The Science of Surfing
In the laboratory, research participants take part in a number of activities that test their anaerobic and aerobic fitness levels. Using a Biodex isokinetic machine, which applies computer-controlled resistance, students assess the strength of the subject’s quadriceps and hamstrings. The test helps them determine the role of leg strength in a surfer’s stance and balance.
"I get them all strapped up and make sure that they’re completely snug but comfortable," said kinesiology major Erik Tolentino, who graduated this past May. "I line up their knee with the machine and then also check for any internal or external leg rotation by having them do a couple of practice kicks. This is important because if their knee is not properly aligned with the machine, there is risk of damaging the ligaments due to the high resistance."
Students also test the participants’ upper body muscular power and utilization of oxygen using a swim bench customized with a surfboard to simulate paddling.

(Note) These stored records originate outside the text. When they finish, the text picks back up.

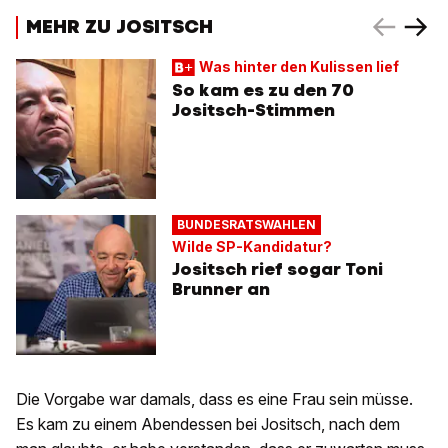
MEHR ZU JOSITSCH
Was hinter den Kulissen lief
So kam es zu den 70
Jositsch-Stimmen
BUNDESRATSWAHLEN
Wilde SP-Kandidatur?
Jositsch rief sogar Toni
Brunner an
Die Vorgabe war damals, dass es eine Frau sein müsse.
Es kam zu einem Abendessen bei Jositsch, nach dem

"With each participant we switch roles," said Chelsea Peters, a senior kinesiology major. "We are all responsible for informing each participant what they will be doing and why we are performing this particular protocol. During this particular test, one person takes the heart rate every 50 seconds, one person runs the metabolic cart, one person takes down the watts put out by the participant every 10 seconds, one person holds the hose out of the way and everyone cheers the participant on!"
Over the next two years, Newcomer and his students hope to study 600 surfers.
"Many surfers believe that while surfing is fun, it’s not necessarily a viable form of exercise on its own," said Newcomer. "This information has so far shown that surfing is very beneficial to the cardiovascular system and is a great part of a healthy lifestyle."
"It’s one thing to learn about the effects of exercise, but it is another to actually see it happening," said Peters, who is planning to go on to graduate school for her master’s in athletic training and a doctorate in physical therapy. "Actually being able to conduct research has changed the way I learn. I have been able to learn concepts and apply them in the lab. I know what to look for while testing and I am able to point out when something is abnormal. I know a lot of us are now considering going into research because of the opportunities afforded to us at CSUSM."
On the Breaking Edge: What’s Next
Newcomer and his students recently presented data from this study at the Southwest Chapter of the American College of Sports Medicine Conference in Costa Mesa and are now collaborating with multiple research groups in Australia. In the coming months, many of the laboratory-based studies will be transitioning from the swim bench into the water using a specialized swim flume that was recently purchased by the kinesiology department for these and other studies. The surf research group will also begin collaboration with the Southern California region’s growing multibillion-dollar surf industry."Starting in the spring, we look forward to working with several companies to help with product testing and design," Newcomer said.